Child-friendly antiretrovirals in the pipeline

Researchers have developed child-friendly antiretroviral (ARV) formulations that are safe, easy to administer and heat-stable. PHOTO | FOTOSEARCH

Researchers have developed child-friendly antiretroviral (ARV) formulations that are safe, easy to administer and heat-stable.

The improved first-line therapy will be administered to infants and children under age three, who have been neglected by pharmaceutical research and development.

The new four-in-one (abacavir/lamivudine/lopinavir/ritonavir) formulation being developed by Drugs for Neglected Diseases Initiative is said be well tolerated and requires one daily dose.

Since 2013, the World Health Organisation has recommended regimens that include a class of antiretrovirals called protease inhibitors namely lopinavir/ritonavir (LPV/r), for infants and young children.

However, the only available version was a bitter-tasting syrup that requires refrigeration and contains 40 per cent alcohol. It is also expensive and requires special storage and transportation considerations.

The new formulation will be in the form of granules in a capsule, which is opened and given to children with soft food or breast milk.

TREATMENT

With promising preliminary results, treatment could be available by the end of the year, and phase two trials will take place in sub-Saharan countries that are most affected by paediatric HIV, to test efficacy and safety of the treatment. This data will provide evidence for worldwide scale-up.

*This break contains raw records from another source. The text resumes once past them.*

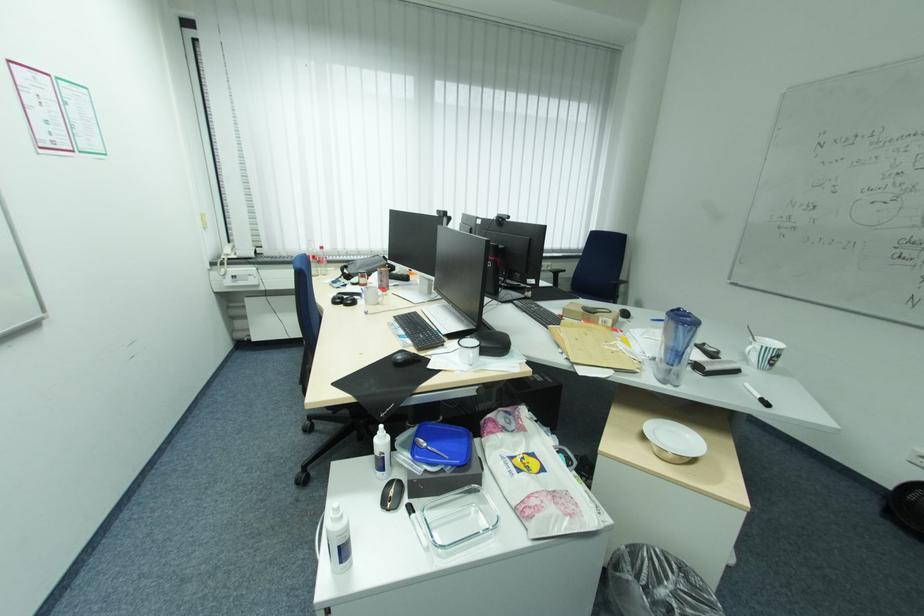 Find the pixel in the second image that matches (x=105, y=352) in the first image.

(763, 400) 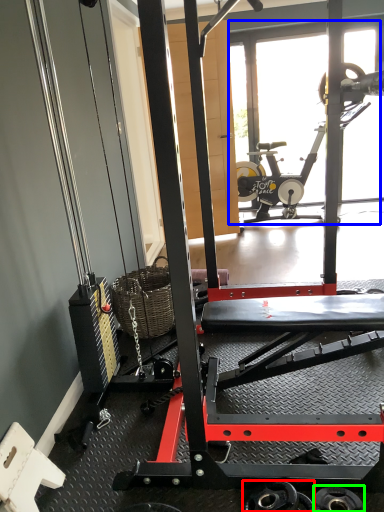 Question: Considering the real-world distances, which object is closest to wheel (highlighted by a red box)? glass door (highlighted by a blue box) or wheel (highlighted by a green box).

Choices:
 (A) glass door
 (B) wheel

Answer: (B) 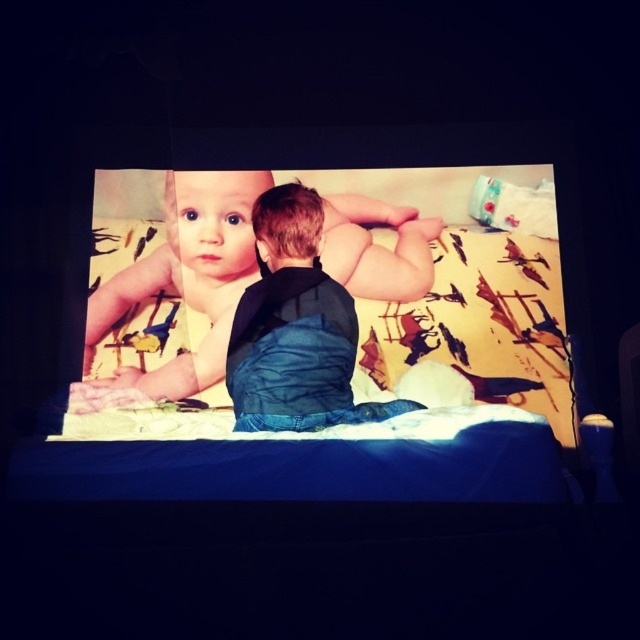 Does smooth skin baby at center have a greater height compared to denim jacket at center?

Yes.

Does smooth skin baby at center have a lesser height compared to denim jacket at center?

No, smooth skin baby at center is not shorter than denim jacket at center.

Describe the element at coordinates (188, 276) in the screenshot. The image size is (640, 640). I see `smooth skin baby at center` at that location.

This screenshot has height=640, width=640. In order to click on smooth skin baby at center in this screenshot , I will do `click(188, 276)`.

From the picture: Does yellow fabric bed at center have a smaller size compared to white fabric diaper at upper right?

Incorrect, yellow fabric bed at center is not smaller in size than white fabric diaper at upper right.

Between point (490, 397) and point (534, 204), which one is positioned behind?

Positioned behind is point (534, 204).

Between point (397, 314) and point (509, 184), which one is positioned behind?

Positioned behind is point (509, 184).

Locate an element on the screen. The image size is (640, 640). yellow fabric bed at center is located at coordinates (356, 348).

Who is shorter, denim jacket at center or white fabric diaper at upper right?

white fabric diaper at upper right

Is denim jacket at center taller than white fabric diaper at upper right?

Yes, denim jacket at center is taller than white fabric diaper at upper right.

Identify the location of denim jacket at center. The width and height of the screenshot is (640, 640). (296, 328).

Locate an element on the screen. The image size is (640, 640). denim jacket at center is located at coordinates (296, 328). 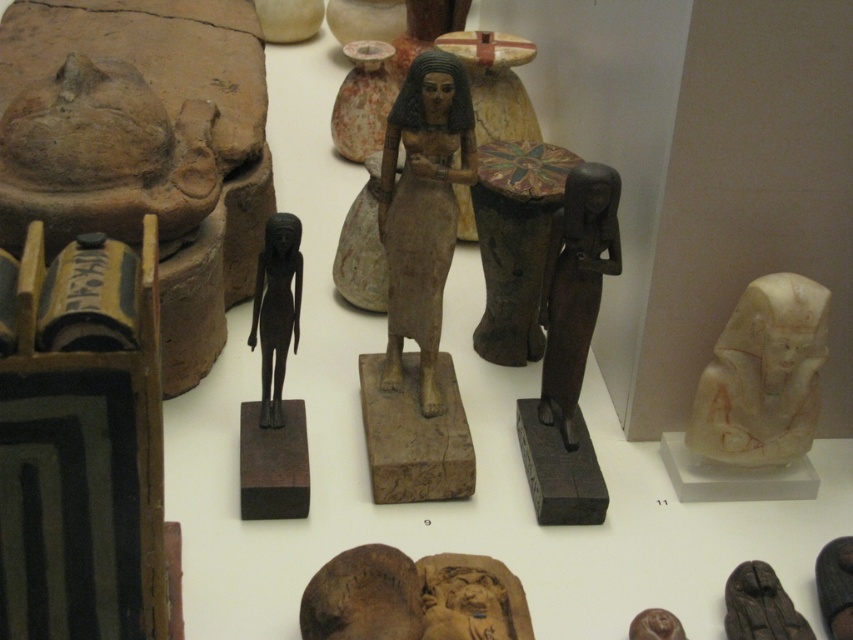 You are a museum visitor standing in front of the exhibit table. You see the white marble head at right and the black wood statue at lower right. Which object is closer to you?

The white marble head at right is closer to you because the black wood statue at lower right is behind it. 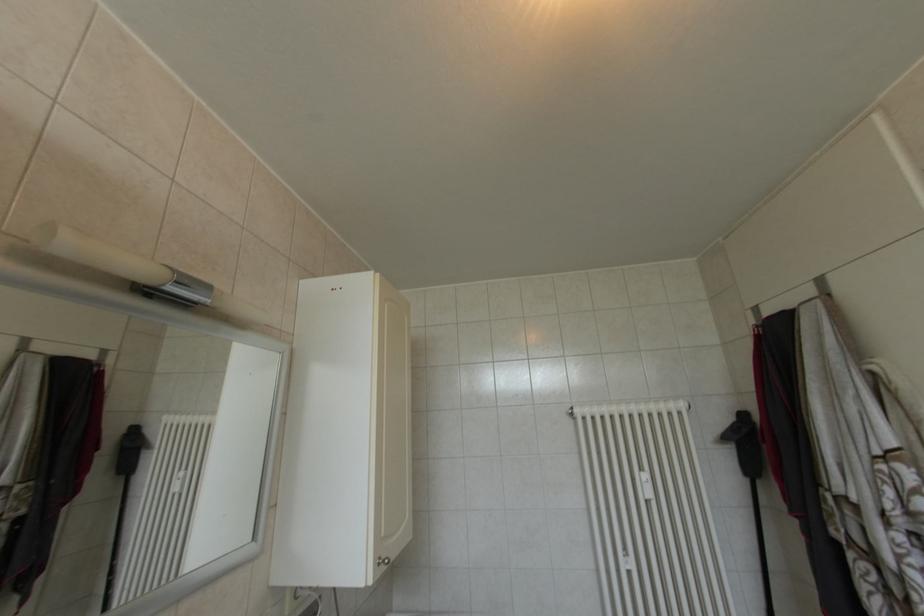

Despite major efforts to increase the number of children on HIV treatment and a continuing reduction in mother-to-child transmission of HIV, in 2016, only 43 per cent of HIV-positive children received antiretroviral therapy globally.

While this is an impressive increase from 15 per cent in 2009, it is considerably lower than the some 54 per cent of adults on treatment.

Kenya has an estimated 6,613 new HIV infections among children annually, 120,000 HIV-positive children and 78,700 on anti-retroviral treatment. In 2016, about 4, 800 children died due to HIV/AIDS.

The treatment gap in this population is attributed to suboptimal paediatric ARV formulations.

A study published in PLOS One in January revealed that bitter medication and lack of appropriate formulations and fixed-dose combinations for children lead to underdosing and consequently, development of resistance to antiretroviral medicines.

Unpalatable medication has also been a hindrance to viral load suppression in children, thereby increasing possibility of children becoming severely ill.